Gettin’ Medieval on Your…


St. Benedict of Nursia, proving that good guys really DO wear black.
St. Benedict of Nursia, proving that good guys really DO wear black.

Those who have seen and love Pulp Fiction can finish the above title. And those who know the religious crowd I usually run with will understand why I did not complete it. (Even though the word “ass” is in the bible, as I was instructed at age thirteen by the late George Carlin — with whom I have continued a strange love-hate relationship over the years…)

Anyway, semi-dirty words are not today’s topic (though obscenity does tend to grab all the attention, doesn’t it?). Medieval history and monks are our theme of the day. Sort of.

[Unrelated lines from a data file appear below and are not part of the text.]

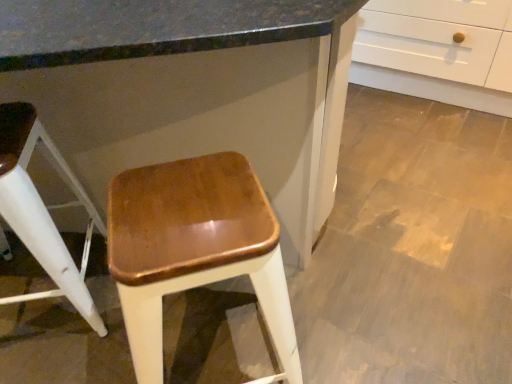 Question: Would you say white glossy cabinet at upper right is to the left or to the right of shiny brown wood stool at center, placed as the 2th stool when sorted from right to left, in the picture?

Choices:
 (A) left
 (B) right

Answer: (A)

Question: Considering the positions of white glossy cabinet at upper right and shiny brown wood stool at center, placed as the 2th stool when sorted from right to left, in the image, is white glossy cabinet at upper right bigger or smaller than shiny brown wood stool at center, placed as the 2th stool when sorted from right to left,?

Choices:
 (A) small
 (B) big

Answer: (B)

Question: Which of these objects is positioned farthest from the white glossy cabinet at upper right?

Choices:
 (A) shiny brown wood stool at center, acting as the 1th stool starting from the left
 (B) glossy wood stool at center, positioned as the 2th stool in left-to-right order

Answer: (A)

Question: Which object is positioned farthest from the shiny brown wood stool at center, acting as the 1th stool starting from the left?

Choices:
 (A) white glossy cabinet at upper right
 (B) glossy wood stool at center, positioned as the 2th stool in left-to-right order

Answer: (B)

I’m still relishing, in small doses, Kathleen Norris’ memoir of her Benedictine  monastic journey, The Cloister Walk. I find the whole contemplative/monkish thing to be a necessary counterbalance to the “fast, loud, crude and marketable” sensibilities of most modern cultural and (unfortunately) even religious messages nowadays.

On the other hand, medieval symbols and iconography have a certain marketability and cache nowadays, too. For example, I was pleased and shocked to discover a beer called Monty Python’s Holy Grail Ale (begun in 1999). Black Sheep, a microbrewer in Yorkshire, apparently cooked up the idea, paid the Pythons a licensing fee or percentage, and now is probably reaping the benefits of all us fanboys out here who appreciate a good beer with our absurdist British humor. (Mark hits self in head repeatedly with wooden paddle and chants in Latin… to achieve same dizziness as with consumption of a Python six pack… which was too expensive for my typical beer-buying tastes.)

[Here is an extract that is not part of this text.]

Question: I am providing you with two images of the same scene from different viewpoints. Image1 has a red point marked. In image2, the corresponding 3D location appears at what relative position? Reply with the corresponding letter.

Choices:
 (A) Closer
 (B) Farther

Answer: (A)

On a more personal note, I have greatly benefitted this year from a short daily meditation via email by Father Richard Rohr, one of the leading American Franciscans. Interestingly, Rohr ties a contemplative mindset to a strong belief in community and social action. In other words, meditation/contemplation does not automatically mean becoming a hermit. It means prayerfully getting intimate with God, so we will then have the power and wisdom to go out and spread love and forgiveness among all the messy, silly people we meet, or who govern us… {Click the above link to go to the sign-up page for Richard’s meditations, or to hop over to the Center for Action & Contemplation’s homepage. This week’s theme is the “body of Christ” in all its forms, because last Sunday was the Catholic feast of Corpus Christi.}

Even outside the Christian tradition, I have still spent much of the past year with my head somewhere between the years 600 BCE and 1400 BCE. For example, I have read the 14th centrury Sufi poets Rumi and Hafiz, whose audacious and creative perspective on Yahweh keeps me thinking outside the box. I have dabbled in understanding the Buddhist monk’s approach to non-attachment, and experiencing God through nature. (Though the Christian monks do this just as well… they just have that “white man’s burden” thing held against them by the non-religious.)

I have even taken to occasionally practicing gardening, dishwashing and other mundane “work” as opportunities for “practice of the presence of God” (title of a famous medieval work by Brother Lawrence… though I have not read it yet, I think a click above will give you access to a free version online).

I can’t be the one to say if it’s working or not, though. That would be narcisissistic, which is the antithesis of contemplative thought and action (and narcissism is the main vice I’ve been trying to avoid this year). Fortunately, others are telling me that my poetry and writing have improved, as if I’ve found my voice through listening to the Spirit.

It’s one of those divine paradoxes: give up your riches, your self-importance, your post-modern hipness, and you get access to what’s eternal, universal, and more valuable than anything “new” produced by Sony, CBN, or any of a thousand competitors for your time, money, and attention.

As Thoreau the hermit once said: “Read not the Times, but the eternities.”